Marina Bay Sands is likely the most profitable resort and casino in the history of the gaming industry. One of only two casinos in Singapore, Las Vegas Sands' (NYSE:LVS) crown jewel generates more than $1.5 billion of property EBITDA, a proxy for cash flow, each year, and has been an incredible success in Asia's gaming market.
As profitable as Marina Bay Sands has been, though, it's nearly a decade old, and EBITDA has stagnated and even fallen recently. The problem is that Asia's gaming market is only getting more competitive, and Marina Bay Sands may not be the best positioned to grow.
What's going on at Marina Bay Sands
The chart below shows Marina Bay Sands' quarterly property EBITDA since 2011, shortly after the resort opened. You can see that there hasn't been much growth in the trendline, and if we dig deeper into the numbers we can see a sharper decline beginning in 2018.
Each quarter, Las Vegas Sands reports the rolling chip and non-rolling chip volume of tables in the casino. These are measures of the VIP and mass market play, respectively, but they remove luck. In every quarter in 2018 we see VIP play on the decline, and in three of four quarters mass market play fell versus a year ago.

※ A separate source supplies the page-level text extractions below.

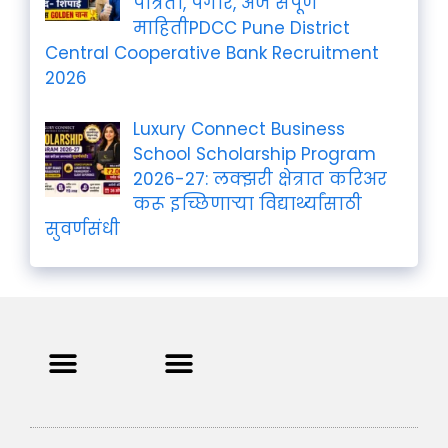
पात्रता, पगार, अर्ज संपूर्ण
माहितीPDCC Pune District
Central Cooperative Bank Recruitment
2026
Luxury Connect Business
School Scholarship Program
2026-27: लक्झरी क्षेत्रात करिअर
करू इच्छिणाऱ्या विद्यार्थ्यांसाठी
सुवर्णसंधी
Privacy Policy
Terms and Condition
Contact us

The drop in play isn't reflected in the EBITDA numbers above because 2018 has been an unusually lucky year for Marina Bay Sands. The first quarter in particular saw the casino win almost 50% more than normal luck would expect. Without that lucky quarter, results would likely show a decline in EBITDA shaping up.

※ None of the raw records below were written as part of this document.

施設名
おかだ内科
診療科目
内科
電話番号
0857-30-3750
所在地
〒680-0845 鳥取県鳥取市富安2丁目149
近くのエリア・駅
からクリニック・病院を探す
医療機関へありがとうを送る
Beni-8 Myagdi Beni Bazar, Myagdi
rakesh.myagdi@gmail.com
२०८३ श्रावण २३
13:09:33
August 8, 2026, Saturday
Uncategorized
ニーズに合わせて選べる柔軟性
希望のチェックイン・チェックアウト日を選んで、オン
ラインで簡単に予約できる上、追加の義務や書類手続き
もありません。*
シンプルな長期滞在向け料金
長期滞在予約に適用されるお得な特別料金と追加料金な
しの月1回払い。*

The key for Las Vegas Sands
Trends for Marina Bay Sands are important because the resort generates nearly a third of Las Vegas Sands' EBITDA overall. If revenue and EBITDA are falling, as gaming volume would predict, that doesn't bode well for the company's financial performance going forward. This isn't to say that Marina Bay Sands is a bad asset -- far from it. But we may have already seen the peak performance of the resort.

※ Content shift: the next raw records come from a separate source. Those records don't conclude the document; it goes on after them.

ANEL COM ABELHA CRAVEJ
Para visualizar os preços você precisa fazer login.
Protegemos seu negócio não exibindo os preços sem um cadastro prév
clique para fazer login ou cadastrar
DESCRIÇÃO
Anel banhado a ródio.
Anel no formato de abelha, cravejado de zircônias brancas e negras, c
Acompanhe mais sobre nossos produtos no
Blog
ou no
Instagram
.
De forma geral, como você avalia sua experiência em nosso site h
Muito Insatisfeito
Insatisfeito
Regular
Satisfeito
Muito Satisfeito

Competition is already starting to creep into Asia, with Macau expanding gaming, Korea and the Philippines opening resorts, and Japan considering mega-resorts for itself. When Singapore was the only game for thousands of miles around it was a logical stop for gamblers, but now it's facing stiff competition.
There's also fear, based in evidence, that China's economy may be starting to slow down. China fuels Asia's economy, and if it slows down there will be repercussions for Marina Bay Sands. If the resorts' performance has stagnated in a growing economy, it doesn't bode well for trends in a bad economy.
Investors should keep an eye on Marina Bay Sands' gaming volume trends over the next few quarters for further deterioration in gaming. If players are no longer gambling like they used to it would be a huge hit to the company's earnings, and given the resort's size it would be a tough loss of revenue to make up.